To begin, let the bones in your fingers disappear. Feel the flesh of your palms take on a new weight.
When I sit down to write, I cannot write. Yet when I am out and I see things and smell and hear them, the images bloom inside my skull, with words attached. Sometimes just one word, like when I saw all the machinery sitting silent as the buses rolled slowly past the construction zone. “Idle,” my mind gave to me. Or when the clutches of rugby fans, their colourful scarves and huge hats dancing with their steps, crowded me to the edge of the pavement, “frenzy” skidded past. Idle…frenzy. Perhaps that is the magnet kiss of my life.
But the words also fail me. Even now my mind cannot grasp the string of letters that signify the power that keeps us stuck to the earth instead of floating into the sky. Instead of the correct word, my mind insists we are all held to the ground by gratitude.
I am learning to let go of the fear of retribution. Slowly I am becoming free. I do not believe in God. I do not believe in the man in the sky who will judge me and hold me up or cast me down.
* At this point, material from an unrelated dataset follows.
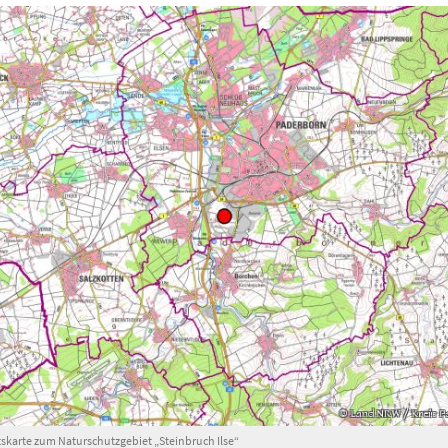
skarte zum Naturschutzgebiet „Steinbruch Ilse“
Even as a child I felt this, although I had no way to express it. Finally abandoning the idea of a sky god is…a relief. What remains is what I have always felt - the endless vibration of the tiniest of tiny things. A multitude of minute frictions, the ultimate trance dance and the coveted space between, in which calm spreads out like a plain, the sunset scrubbing the arc of the entire horizon.
Katsu! Is like a hand across a window, creating a bow of clarity, through which one can see a vista of nothing. What a view! cries the monk in his last breath.
I remember the word now. It is gravity.